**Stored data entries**

--- START ---

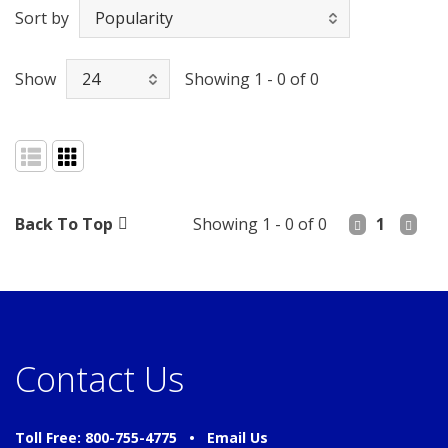
Sort by
Show
Showing 1 - 0 of 0
Back To Top
Showing 1 - 0 of 0
1
Contact Us
Toll Free: 800-755-4775 •
Email Us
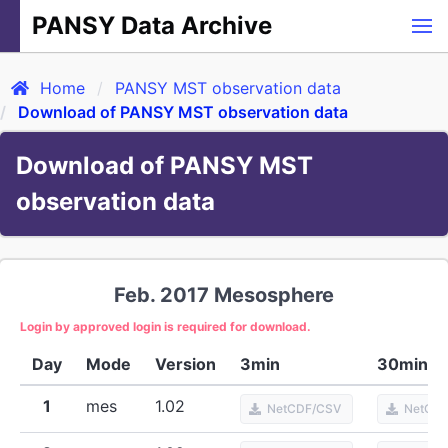
PANSY Data Archive
Home
PANSY MST observation data
Download of PANSY MST observation data
Download of PANSY MST
observation data
Feb. 2017
Mesosphere
Login by approved login is required for download.
Day
Mode
Version
3min
30min
1
mes
1.02
NetCDF/CSV
NetCD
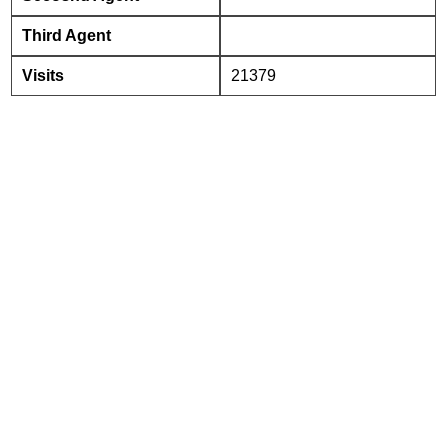
Third Agent
Visits
21379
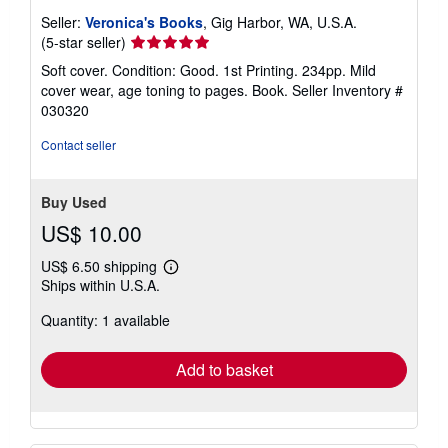
Seller:
Veronica's Books
, Gig Harbor, WA, U.S.A.
Seller
(5-star seller)
rating
Soft cover. Condition: Good. 1st Printing. 234pp. Mild
5
cover wear, age toning to pages. Book.
Seller Inventory #
out
030320
of
5
Contact seller
stars
Buy Used
US$ 10.00
US$ 6.50 shipping
Learn
Ships within U.S.A.
more
about
Quantity: 1 available
shipping
rates
Add to basket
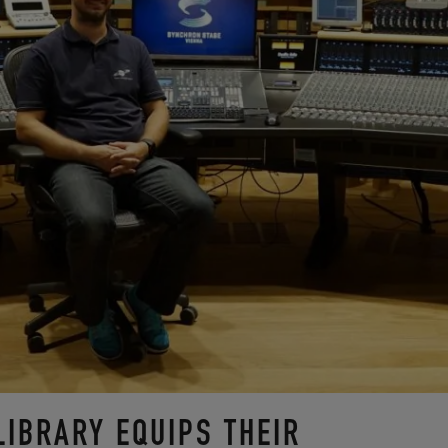
LIBRARY EQUIPS THEIR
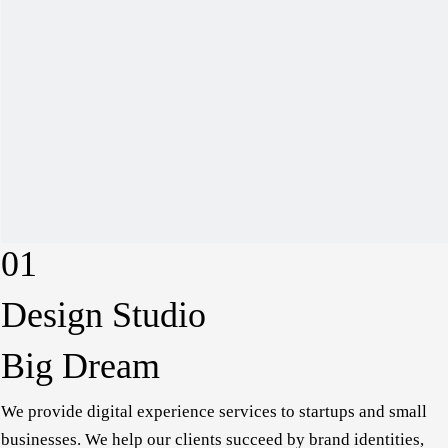
01
Design Studio
Big Dream
We provide digital experience services to startups and
small businesses. We help our clients succeed by brand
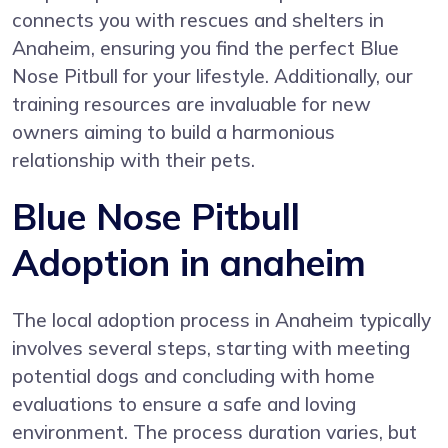
connects you with rescues and shelters in
Anaheim, ensuring you find the perfect Blue
Nose Pitbull for your lifestyle. Additionally, our
training resources are invaluable for new
owners aiming to build a harmonious
relationship with their pets.
Blue Nose Pitbull
Adoption in anaheim
The local adoption process in Anaheim typically
involves several steps, starting with meeting
potential dogs and concluding with home
evaluations to ensure a safe and loving
environment. The process duration varies, but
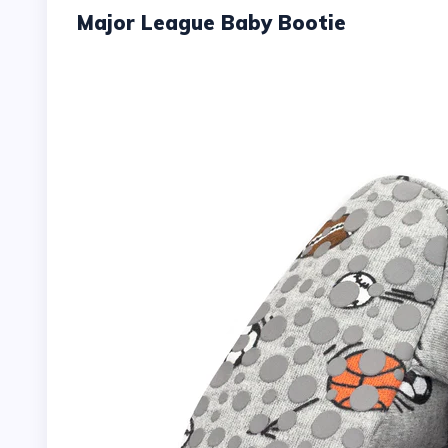
Major League Baby Bootie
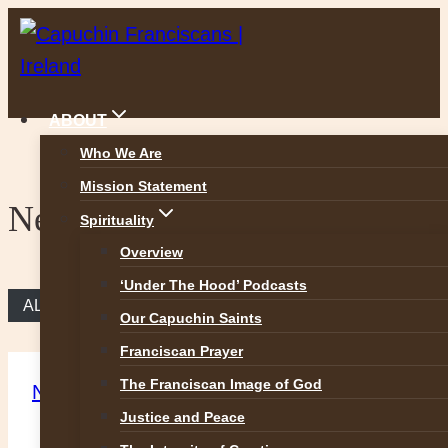
Skip
to
content
ABOUT
Who We Are
Mission Statement
News
Spirituality
Overview
‘Under The Hood’ Podcasts
ALL NEWS
Our Capuchin Saints
Franciscan Prayer
The Franciscan Image of God
News
Justice and Peace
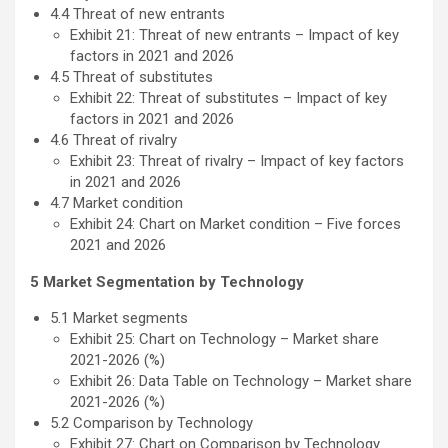
4.4 Threat of new entrants
Exhibit 21: Threat of new entrants – Impact of key
factors in 2021 and 2026
4.5 Threat of substitutes
Exhibit 22: Threat of substitutes – Impact of key
factors in 2021 and 2026
4.6 Threat of rivalry
Exhibit 23: Threat of rivalry – Impact of key factors
in 2021 and 2026
4.7 Market condition
Exhibit 24: Chart on Market condition – Five forces
2021 and 2026
5 Market Segmentation by Technology
5.1 Market segments
Exhibit 25: Chart on Technology – Market share
2021-2026 (%)
Exhibit 26: Data Table on Technology – Market share
2021-2026 (%)
5.2 Comparison by Technology
Exhibit 27: Chart on Comparison by Technology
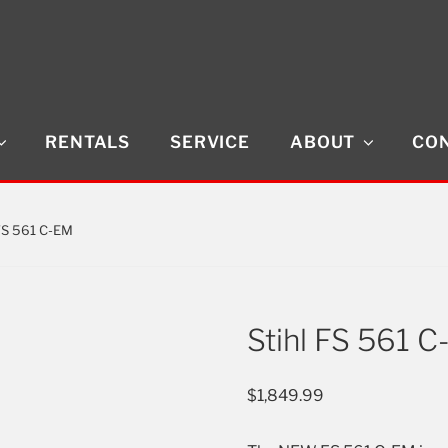
RENTALS
SERVICE
ABOUT
CON
 FS 561 C-EM
Stihl FS 561 
$
1,849.99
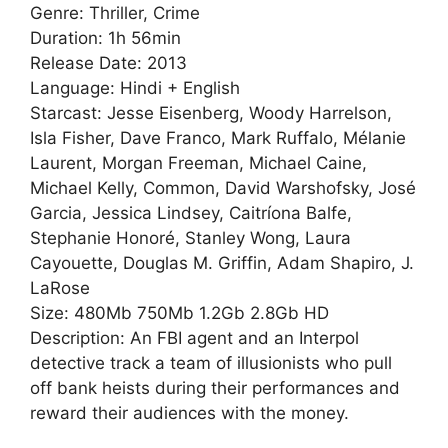
Genre: Thriller, Crime
Duration: 1h 56min
Release Date: 2013
Language: Hindi + English
Starcast: Jesse Eisenberg, Woody Harrelson,
Isla Fisher, Dave Franco, Mark Ruffalo, Mélanie
Laurent, Morgan Freeman, Michael Caine,
Michael Kelly, Common, David Warshofsky, José
Garcia, Jessica Lindsey, Caitríona Balfe,
Stephanie Honoré, Stanley Wong, Laura
Cayouette, Douglas M. Griffin, Adam Shapiro, J.
LaRose
Size: 480Mb 750Mb 1.2Gb 2.8Gb HD
Description: An FBI agent and an Interpol
detective track a team of illusionists who pull
off bank heists during their performances and
reward their audiences with the money.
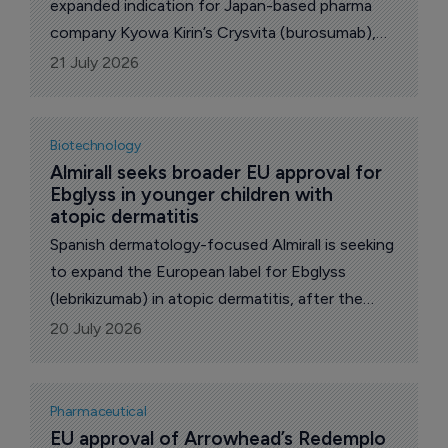
expanded indication for Japan-based pharma
company Kyowa Kirin’s Crysvita (burosumab),
allowing the medicine to be used in infants from
21 July 2026
one month to under one year of age with X-
linked hypophosphataemia (XLH).
Biotechnology
Almirall seeks broader EU approval for 
Ebglyss in younger children with 
atopic dermatitis
Spanish dermatology-focused Almirall is seeking
to expand the European label for Ebglyss
(lebrikizumab) in atopic dermatitis, after the
European Medicines Agency (EMA) accepted
20 July 2026
its application for use in children and
adolescents aged six months to under 18 years
who weigh less than 40kg.
Pharmaceutical
EU approval of Arrowhead’s Redemplo 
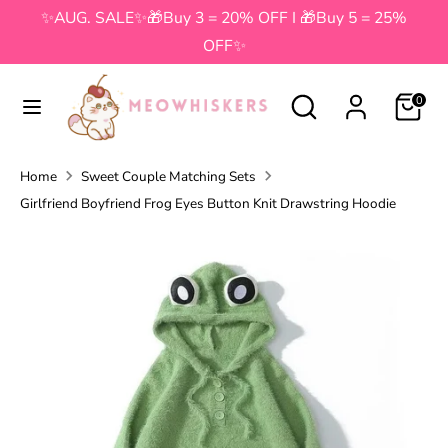
Skip
✨AUG. SALE✨🎁Buy 3 = 20% OFF I 🎁Buy 5 = 25%
to
OFF✨
content
Search
Search
Search
Search
0
our
our
store
store
Home
Sweet Couple Matching Sets
Girlfriend Boyfriend Frog Eyes Button Knit Drawstring Hoodie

--- END ---

**PROBLEM**
Working from the data above, repeat exactly, and only, the lines that begin at the line containing "Exhibit 25: Chart" and stop after the line containing "Laurent, Morgan Freeman, Michael"; pictures are not copied.

**ANSWER TO THIS PROBLEM**
Exhibit 25: Chart on Technology – Market share
2021-2026 (%)
Exhibit 26: Data Table on Technology – Market share
2021-2026 (%)
5.2 Comparison by Technology
Exhibit 27: Chart on Comparison by Technology
RENTALS
SERVICE
ABOUT
CON
 FS 561 C-EM
Stihl FS 561 
$
1,849.99
Genre: Thriller, Crime
Duration: 1h 56min
Release Date: 2013
Language: Hindi + English
Starcast: Jesse Eisenberg, Woody Harrelson,
Isla Fisher, Dave Franco, Mark Ruffalo, Mélanie
Laurent, Morgan Freeman, Michael Caine,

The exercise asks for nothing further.